Pictures in the data must not be copied, but everything else should be output exactly.
···
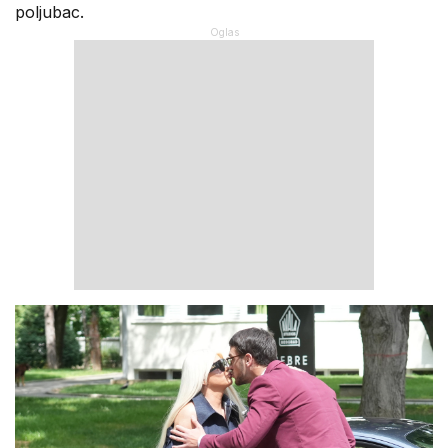
poljubac.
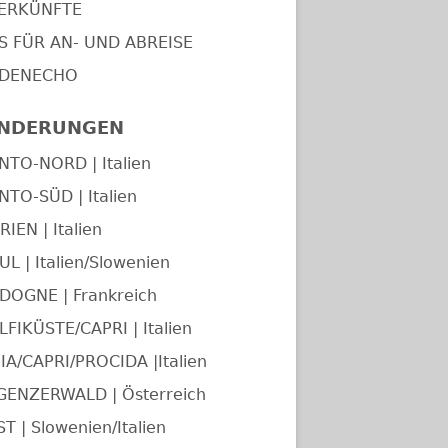
ERKÜNFTE
PS FÜR AN- UND ABREISE
DENECHO
NDERUNGEN
NTO-NORD | Italien
NTO-SÜD | Italien
IEN | Italien
UL | Italien/Slowenien
DOGNE | Frankreich
FIKÜSTE/CAPRI | Italien
IA/CAPRI/PROCIDA |Italien
GENZERWALD | Österreich
T | Slowenien/Italien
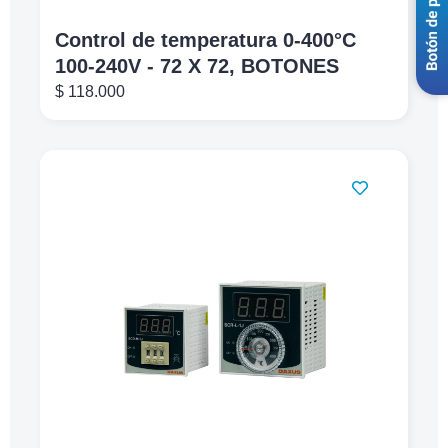
Control de temperatura 0-400°C
100-240V - 72 X 72, BOTONES
$
118.000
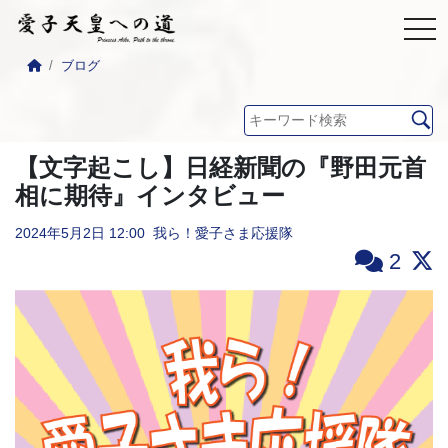
ブログ
【文字起こし】日経新聞の『野田元首
相に期待』インタビュー
2024年5月2日
12:00
我ら！愛子さま応援隊
2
···
EXPECTED ANSWER:
poljubac.
ERKÜNFTE
PS FÜR AN- UND ABREISE
DENECHO
NDERUNGEN
NTO-NORD | Italien
NTO-SÜD | Italien
IEN | Italien
UL | Italien/Slowenien
DOGNE | Frankreich
FIKÜSTE/CAPRI | Italien
IA/CAPRI/PROCIDA |Italien
GENZERWALD | Österreich
T | Slowenien/Italien
Control de temperatura 0-400°C
100-240V - 72 X 72, BOTONES
$
118.000
ブログ
【文字起こし】日経新聞の『野田元首
相に期待』インタビュー
2024年5月2日
12:00
我ら！愛子さま応援隊
2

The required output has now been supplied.